Exercise: Each line of the material should be set down exactly. Pictures are not part of the copy.

Information shown:

+-------+

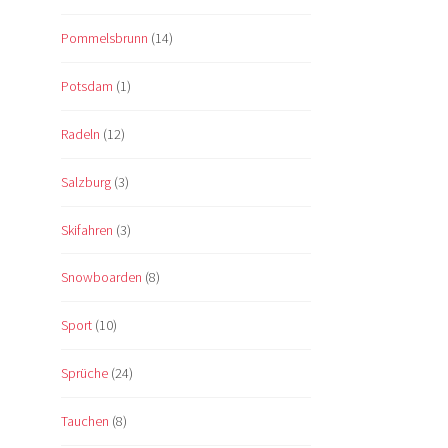
Pommelsbrunn
(14)
Potsdam
(1)
Radeln
(12)
Salzburg
(3)
Skifahren
(3)
Snowboarden
(8)
Sport
(10)
Sprüche
(24)
Tauchen
(8)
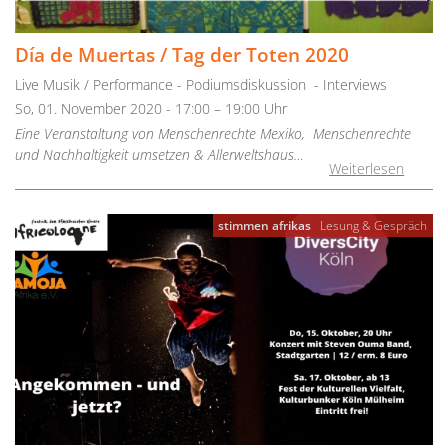
Día de Muertas / Tag der Toten 2020
Live Musik / Performance - Podiumsdiskussion - Interviews
So, 01. November 2020 - 17:00 – 19:00 Uhr
Eine Veranstaltung von Menschenrechte Mexiko, Menschenrechte
und Nachhaltigkeit umsetzen & Allerweltshaus…
Weiterlesen
stimmen afrikas
Lesung & Gespräch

+-------+

Exercise response:
Pommelsbrunn
(14)
Potsdam
(1)
Radeln
(12)
Salzburg
(3)
Skifahren
(3)
Snowboarden
(8)
Sport
(10)
Sprüche
(24)
Tauchen
(8)
Día de Muertas / Tag der Toten 2020
Live Musik / Performance - Podiumsdiskussion - Interviews
So, 01. November 2020 - 17:00 – 19:00 Uhr
Eine Veranstaltung von Menschenrechte Mexiko, Menschenrechte
und Nachhaltigkeit umsetzen & Allerweltshaus…
Weiterlesen
stimmen afrikas
Lesung & Gespräch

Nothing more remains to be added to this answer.